After leaving Berlin in 1938, Charlotte Salomon lived with her grandparents in the south of France at the villa of Ottilie Moore, the daughter of a wealthy American businessman, who hosted refugees in her home. Ottilie liked Charlotte's drawings, she bought several works and in every possible way supported her work by providing financial support for the acquisition of materials. In 1941, Moore, along with ten children (some of them were Jews) left for America, Charlotte remained in France. After finishing work on “Life? Or theater?”, Sensing the approaching danger, she handed the packaged work to her friends, where Ottilia Moore was designated the final recipient. In 1943, at the age of 26, Charlotte Salomon was arrested and sent to Auschwitz, where she was immediately killed.
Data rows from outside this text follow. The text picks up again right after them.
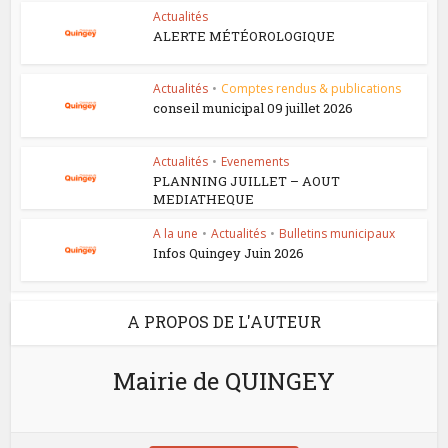
Actualités
ALERTE MÉTÉOROLOGIQUE
Actualités
•
Comptes rendus & publications
conseil municipal 09 juillet 2026
Actualités
•
Evenements
PLANNING JUILLET – AOUT
MEDIATHEQUE
A la une
•
Actualités
•
Bulletins municipaux
Infos Quingey Juin 2026
A PROPOS DE L'AUTEUR
Mairie de QUINGEY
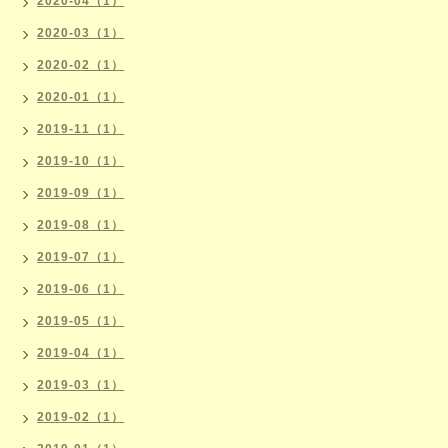
2020-04（1）
2020-03（1）
2020-02（1）
2020-01（1）
2019-11（1）
2019-10（1）
2019-09（1）
2019-08（1）
2019-07（1）
2019-06（1）
2019-05（1）
2019-04（1）
2019-03（1）
2019-02（1）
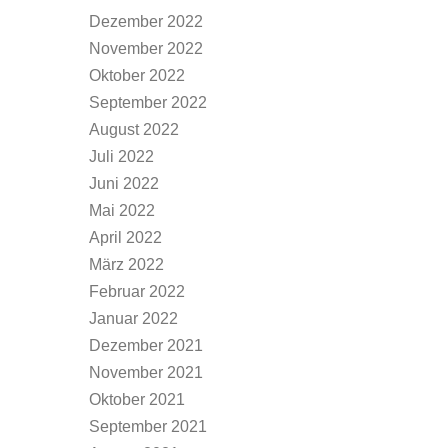
Dezember 2022
November 2022
Oktober 2022
September 2022
August 2022
Juli 2022
Juni 2022
Mai 2022
April 2022
März 2022
Februar 2022
Januar 2022
Dezember 2021
November 2021
Oktober 2021
September 2021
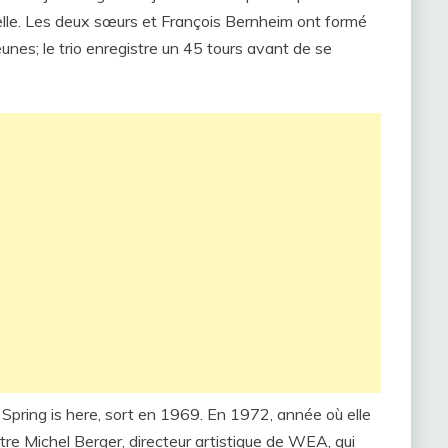
lle. Les deux sœurs et François Bernheim ont formé
unes; le trio enregistre un 45 tours avant de se
, Spring is here, sort en 1969. En 1972, année où elle
re Michel Berger, directeur artistique de WEA, qui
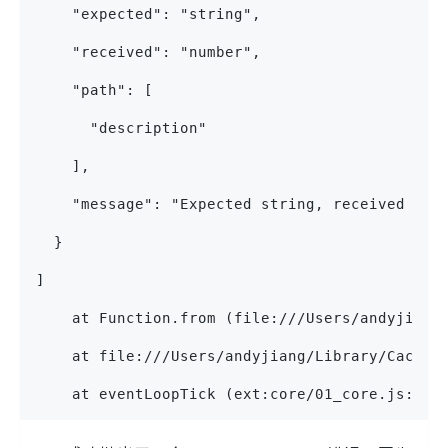
    "expected": "string",
    "received": "number",
    "path": [
      "description"
    ],
    "message": "Expected string, received num
  }
]
    at Function.from (file:///Users/andyjiang
    at file:///Users/andyjiang/Library/Caches
    at eventLoopTick (ext:core/01_core.js:175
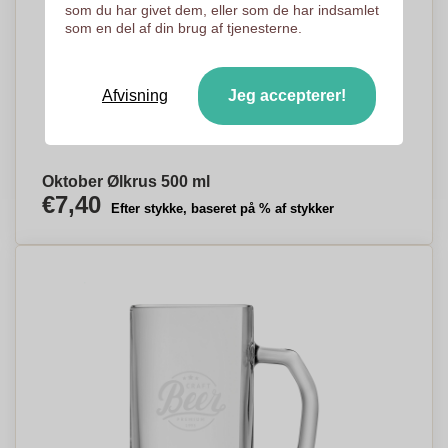
som du har givet dem, eller som de har indsamlet
som en del af din brug af tjenesterne.
Afvisning
Jeg accepterer!
Oktober Ølkrus 500 ml
€7,40
Efter stykke, baseret på % af stykker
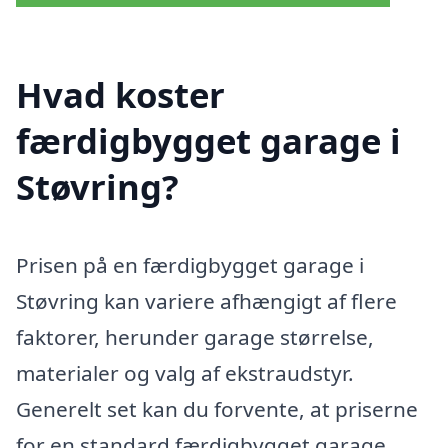
Hvad koster
færdigbygget garage i
Støvring?
Prisen på en færdigbygget garage i
Støvring kan variere afhængigt af flere
faktorer, herunder garage størrelse,
materialer og valg af ekstraudstyr.
Generelt set kan du forvente, at priserne
for en standard færdigbygget garage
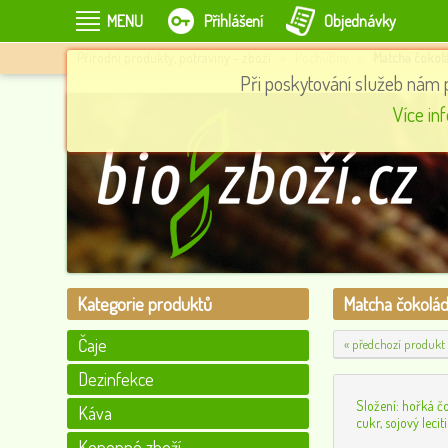
MENU
Přihlášení
Objednávky
Přírodní produkty, potraviny - zboží
»
Pochutiny
»
Matcha čokolá
Při poskytování služeb nám 
BD - 50g
Hydratační dezinfekční gel na ruce s alkoholem, AN-COR19 100m
Více in
99
0
Kategorie produktů
Matcha čokolád
Čaje
« předchozí produkt
Dezinfekce
Složení: hořká č
Káva
cukr, sojový leci
Konopné zboží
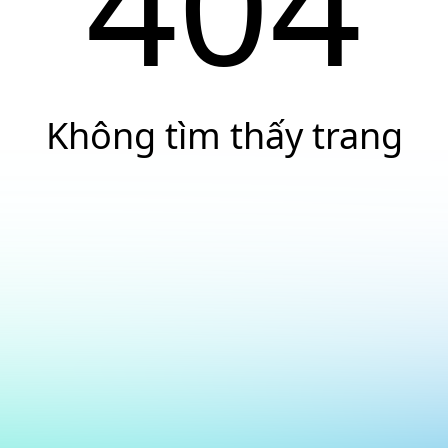
404
Không tìm thấy trang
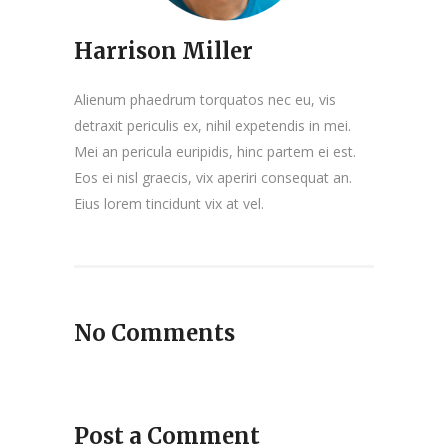
Harrison Miller
Alienum phaedrum torquatos nec eu, vis
detraxit periculis ex, nihil expetendis in mei.
Mei an pericula euripidis, hinc partem ei est.
Eos ei nisl graecis, vix aperiri consequat an.
Eius lorem tincidunt vix at vel.
No Comments
Post a Comment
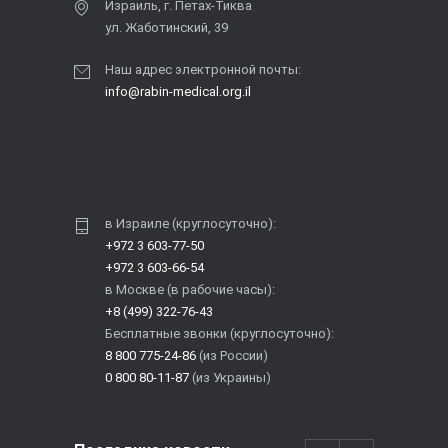
Израиль, г. Петах-Тиква
ул. Жаботинский, 39
Наш адрес электронной почты:
info@rabin-medical.org.il
в Израиле (круглосуточно):
+972 3 603-77-50
+972 3 603-66-54
в Москве (в рабочие часы):
+8 (499) 322-76-43
Бесплатные звонки (круглосуточно):
8 800 775-24-86
(из России)
0 800 80-11-87
(из Украины)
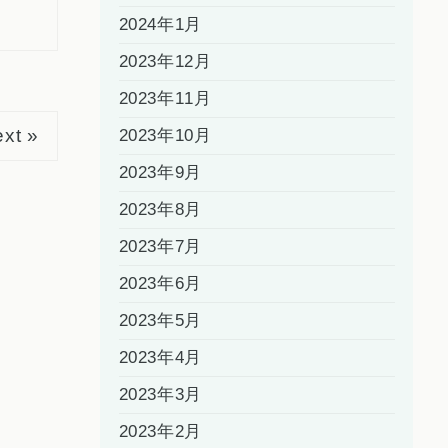
2024年1月
2023年12月
2023年11月
xt »
2023年10月
2023年9月
2023年8月
2023年7月
2023年6月
2023年5月
2023年4月
2023年3月
2023年2月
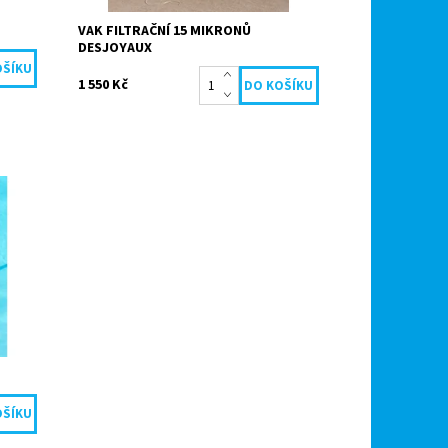
VAK FILTRAČNÍ 15 MIKRONŮ
DESJOYAUX
1 550 Kč
lkou
dolný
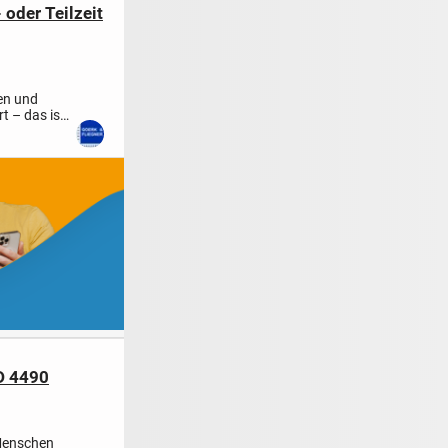
 oder Teilzeit
en und
t – das ist
ID 4490
 Menschen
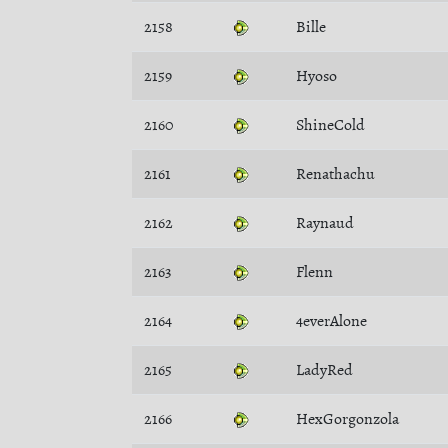
2158
Bille
2159
Hyoso
2160
ShineCold
2161
Renathachu
2162
Raynaud
2163
Flenn
2164
4everAlone
2165
LadyRed
2166
HexGorgonzola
After the end of the war, Albert and Paula Salomon, Charlotte's parents who survived the war in the Danish province, took the package from Ottilia Moore and brought it with them to Amsterdam. Thanks to the lobbying of her parents in the 1960s, the first exhibitions “Life? Or theater?" took place. The curators did not immediately pay attention to the numbering and the order in which the work was handed over to them but chose several of the most expressive drawings in their opinion. In 1971, Albert handed over “Life? Or theater?" to the Museum of Jewish History in Amsterdam. Here for the first time, through the works of the curator Eva Ornstein-van Slooten and her assistant, they reproduced the integrity of the work and its supposed sequence as we know it now. Also, the curator found a note in which Charlotte Salomon asks to keep the order of the pages exactly in the order in which they were transmitted, since not all pages are numbered. Unfortunately, the original sequence of the work was forever lost due to the illiterate organization of the first exhibitions.
“...she had to vanish for a time from the human surface and make every sacrifice to create her world anew out of the depths”.